**Data for review**.

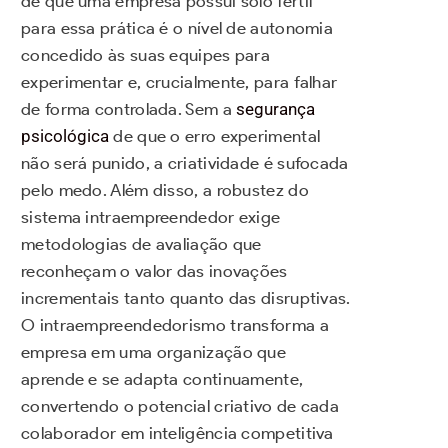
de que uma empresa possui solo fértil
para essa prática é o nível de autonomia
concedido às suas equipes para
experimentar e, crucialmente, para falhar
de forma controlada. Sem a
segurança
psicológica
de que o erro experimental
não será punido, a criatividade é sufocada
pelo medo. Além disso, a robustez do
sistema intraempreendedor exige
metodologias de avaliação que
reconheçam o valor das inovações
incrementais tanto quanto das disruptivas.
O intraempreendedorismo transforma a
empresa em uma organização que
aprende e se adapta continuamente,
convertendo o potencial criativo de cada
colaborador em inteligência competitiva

**What is required**. Output each entry verbatim; none of the pictures should be included.

**Answer space**.
de que uma empresa possui solo fértil
para essa prática é o nível de autonomia
concedido às suas equipes para
experimentar e, crucialmente, para falhar
de forma controlada. Sem a
segurança
psicológica
de que o erro experimental
não será punido, a criatividade é sufocada
pelo medo. Além disso, a robustez do
sistema intraempreendedor exige
metodologias de avaliação que
reconheçam o valor das inovações
incrementais tanto quanto das disruptivas.
O intraempreendedorismo transforma a
empresa em uma organização que
aprende e se adapta continuamente,
convertendo o potencial criativo de cada
colaborador em inteligência competitiva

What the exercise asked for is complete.